• Exercise directions: Wherever the records include pictures, skip them and transcribe all the rest word for word.

• Available data:
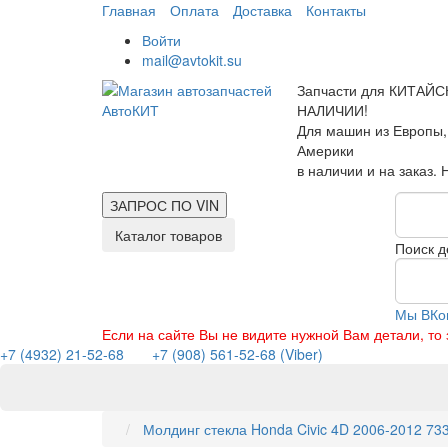
Главная
Оплата
Доставка
Контакты
Войти
mail@avtokit.su
Запчасти для КИТАЙС
НАЛИЧИИ!
Для машин из Европы,
Америки
в наличии и на заказ.
ЗАПРОС ПО
VIN
Каталог товаров
Поиск д
Мы ВКо
Если на сайте Вы не видите нужной Вам детали, т
+7 (4932) 21-52-68
+7 (908) 561-52-68 (Viber)
Молдинг стекла Honda Civic 4D 2006-2012 7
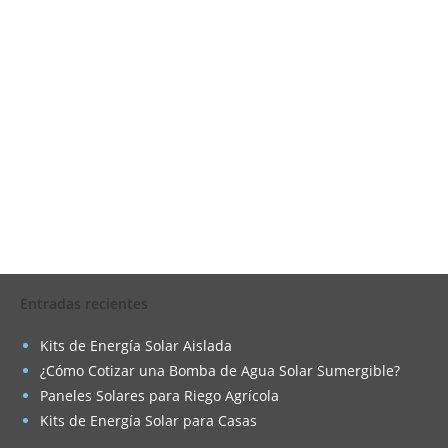
Entradas recientes
Kits de Energía Solar Aislada
¿Cómo Cotizar una Bomba de Agua Solar Sumergible?
Paneles Solares para Riego Agrícola
Kits de Energía Solar para Casas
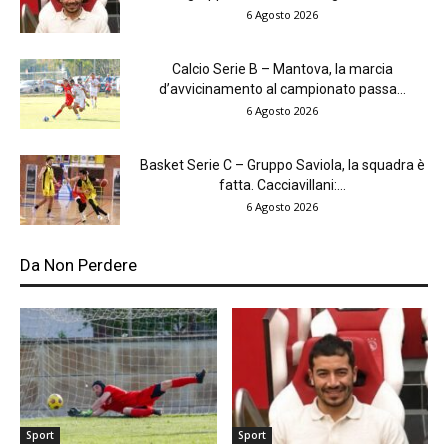
6 Agosto 2026
Calcio Serie B – Mantova, la marcia
d’avvicinamento al campionato passa...
6 Agosto 2026
Basket Serie C – Gruppo Saviola, la squadra è
fatta. Cacciavillani:...
6 Agosto 2026
Da Non Perdere
Sport
Sport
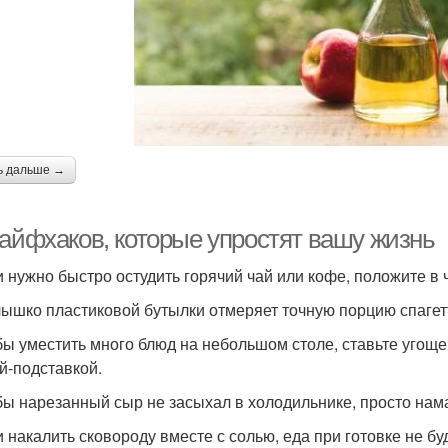
ь дальше →
лайфхаков, которые упростят вашу жизнь
и нужно быстро остудить горячий чай или кофе, положите в
лышко пластиковой бутылки отмеряет точную порцию спагет
бы уместить много блюд на небольшом столе, ставьте угощен
й-подставкой.
бы нарезанный сыр не засыхал в холодильнике, просто нам
и накалить сковороду вместе с солью, еда при готовке не бу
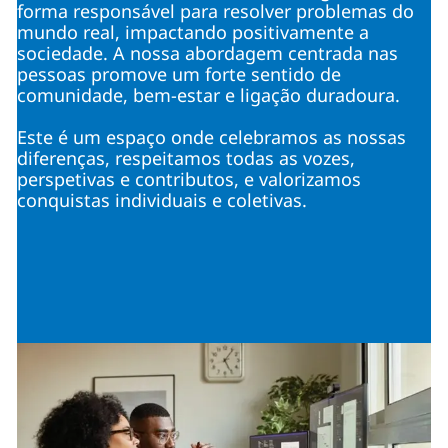
forma responsável para resolver problemas do
mundo real, impactando positivamente a
sociedade. A nossa abordagem centrada nas
pessoas promove um forte sentido de
comunidade, bem-estar e ligação duradoura.
Este é um espaço onde celebramos as nossas
diferenças, respeitamos todas as vozes,
perspetivas e contributos, e valorizamos
conquistas individuais e coletivas.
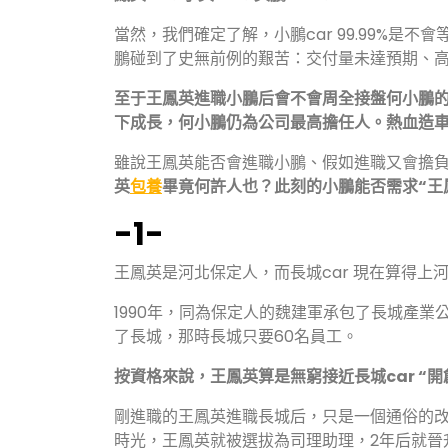
當然，我們確定了解，小鵬car 99.99%
鵬碰到了史無前例的艱苦：交付量未達預期、高
至于王鳳英進職小鵬后會不會周全接盤何小鵬
下成長，何小鵬仍為公司最高擔任人。熱血造車
雖說王鳳英能否會進職小鵬、假如進職又會擔負
英
包養
畢竟何許人也？此刻的小鵬能否需求“王
-1-
王鳳英是河北保定人，而長城car 現在算得上
1990年，同為保定人的魏建軍承包了長城產業公
了長城，那時長城只要60名員工。
按資格來說，王鳳英算是無窮接近長城car “開
剛進職的王鳳英進職長城后，只是一個通俗的改
時光，王鳳英就被選拔為司理助理，2年后就晉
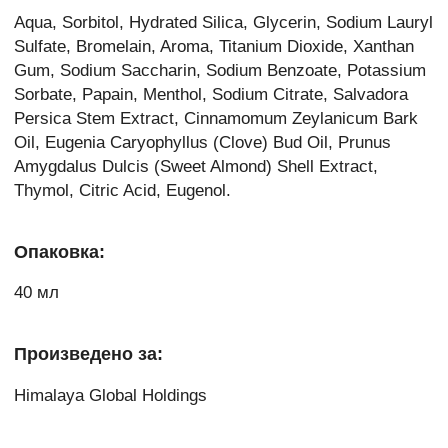
Aqua, Sorbitol, Hydrated Silica, Glycerin, Sodium Lauryl
Sulfate, Bromelain, Aroma, Titanium Dioxide, Xanthan
Gum, Sodium Saccharin, Sodium Benzoate, Potassium
Sorbate, Papain, Menthol, Sodium Citrate, Salvadora
Persica Stem Extract, Cinnamomum Zeylanicum Bark
Oil, Eugenia Caryophyllus (Clove) Bud Oil, Prunus
Amygdalus Dulcis (Sweet Almond) Shell Extract,
Thymol, Citric Acid, Eugenol.
Опаковка:
40 мл
Произведено за:
Himalaya Global Holdings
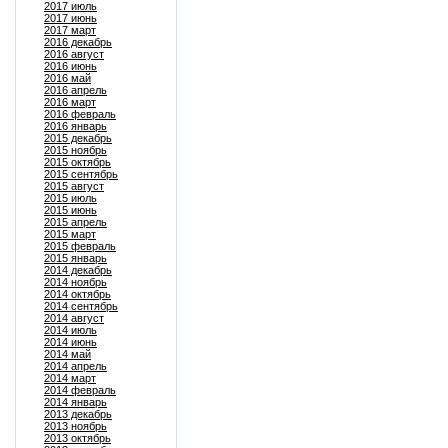
2017 июль
2017 июнь
2017 март
2016 декабрь
2016 август
2016 июнь
2016 май
2016 апрель
2016 март
2016 февраль
2016 январь
2015 декабрь
2015 ноябрь
2015 октябрь
2015 сентябрь
2015 август
2015 июль
2015 июнь
2015 апрель
2015 март
2015 февраль
2015 январь
2014 декабрь
2014 ноябрь
2014 октябрь
2014 сентябрь
2014 август
2014 июль
2014 июнь
2014 май
2014 апрель
2014 март
2014 февраль
2014 январь
2013 декабрь
2013 ноябрь
2013 октябрь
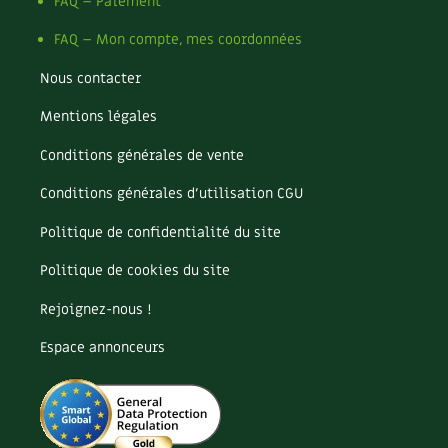
Pomme
FAQ – Paiement
Pomme de terre
FAQ – Mon compte, mes coordonnées
Potager
Potager en lasagnes
Nous contacter
Potimarron
Mentions légales
Poules
Prairie fleurie
Conditions générales de vente
Productif
Purin
Conditions générales d’utilisation CGU
Ravageur
Politique de confidentialité du site
Recette
Récup'
Politique de cookies du site
Recyclage
Rejoignez-nous !
Réparation
Reproduction
Espace annonceurs
Restauration
Rocaille
Ronce (ou mûre de jardin)
Roquette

• Solution to this problem:
Главная
Оплата
Доставка
Контакты
Войти
mail@avtokit.su
Запчасти для КИТАЙС
НАЛИЧИИ!
Для машин из Европы,
Америки
в наличии и на заказ.
ЗАПРОС ПО
VIN
Каталог товаров
Поиск д
Мы ВКо
Если на сайте Вы не видите нужной Вам детали, т
+7 (4932) 21-52-68
+7 (908) 561-52-68 (Viber)
Молдинг стекла Honda Civic 4D 2006-2012 7
Entradas recientes
Kits de Energía Solar Aislada
¿Cómo Cotizar una Bomba de Agua Solar Sumergible?
Paneles Solares para Riego Agrícola
Kits de Energía Solar para Casas
6 Agosto 2026
Calcio Serie B – Mantova, la marcia
d’avvicinamento al campionato passa...
6 Agosto 2026
Basket Serie C – Gruppo Saviola, la squadra è
fatta. Cacciavillani:...
6 Agosto 2026
Da Non Perdere
Sport
Sport
ь дальше →
лайфхаков, которые упростят вашу жизнь
и нужно быстро остудить горячий чай или кофе, положите в
лышко пластиковой бутылки отмеряет точную порцию спагет
бы уместить много блюд на небольшом столе, ставьте угощен
й-подставкой.
бы нарезанный сыр не засыхал в холодильнике, просто нам
и накалить сковороду вместе с солью, еда при готовке не бу
forma responsável para resolver problemas do
mundo real, impactando positivamente a
sociedade. A nossa abordagem centrada nas
pessoas promove um forte sentido de
comunidade, bem-estar e ligação duradoura.
Este é um espaço onde celebramos as nossas
diferenças, respeitamos todas as vozes,
perspetivas e contributos, e valorizamos
conquistas individuais e coletivas.
當然，我們確定了解，小鵬car 99.99%
鵬碰到了史無前例的艱苦：交付量未達預期、高
至于王鳳英進職小鵬后會不會周全接盤何小鵬
下成長，何小鵬仍為公司最高擔任人。熱血造車
雖說王鳳英能否會進職小鵬、假如進職又會擔負
英
包養
畢竟何許人也？此刻的小鵬能否需求“王
-1-
王鳳英是河北保定人，而長城car 現在算得上
1990年，同為保定人的魏建軍承包了長城產業公
了長城，那時長城只要60名員工。
按資格來說，王鳳英算是無窮接近長城car “開
剛進職的王鳳英進職長城后，只是一個通俗的改
時光，王鳳英就被選拔為司理助理，2年后就晉
Aqua, Sorbitol, Hydrated Silica, Glycerin, Sodium Lauryl
Sulfate, Bromelain, Aroma, Titanium Dioxide, Xanthan
Gum, Sodium Saccharin, Sodium Benzoate, Potassium
Sorbate, Papain, Menthol, Sodium Citrate, Salvadora
Persica Stem Extract, Cinnamomum Zeylanicum Bark
Oil, Eugenia Caryophyllus (Clove) Bud Oil, Prunus
Amygdalus Dulcis (Sweet Almond) Shell Extract,
Thymol, Citric Acid, Eugenol.
Опаковка:
40 мл
Произведено за:
Himalaya Global Holdings
2017 июль
2017 июнь
2017 март
2016 декабрь
2016 август
2016 июнь
2016 май
2016 апрель
2016 март
2016 февраль
2016 январь
2015 декабрь
2015 ноябрь
2015 октябрь
2015 сентябрь
2015 август
2015 июль
2015 июнь
2015 апрель
2015 март
2015 февраль
2015 январь
2014 декабрь
2014 ноябрь
2014 октябрь
2014 сентябрь
2014 август
2014 июль
2014 июнь
2014 май
2014 апрель
2014 март
2014 февраль
2014 январь
2013 декабрь
2013 ноябрь
2013 октябрь
Pomme
FAQ – Paiement
Pomme de terre
FAQ – Mon compte, mes coordonnées
Potager
Potager en lasagnes
Nous contacter
Potimarron
Mentions légales
Poules
Prairie fleurie
Conditions générales de vente
Productif
Purin
Conditions générales d’utilisation CGU
Ravageur
Politique de confidentialité du site
Recette
Récup'
Politique de cookies du site
Recyclage
Rejoignez-nous !
Réparation
Reproduction
Espace annonceurs
Restauration
Rocaille
Ronce (ou mûre de jardin)
Roquette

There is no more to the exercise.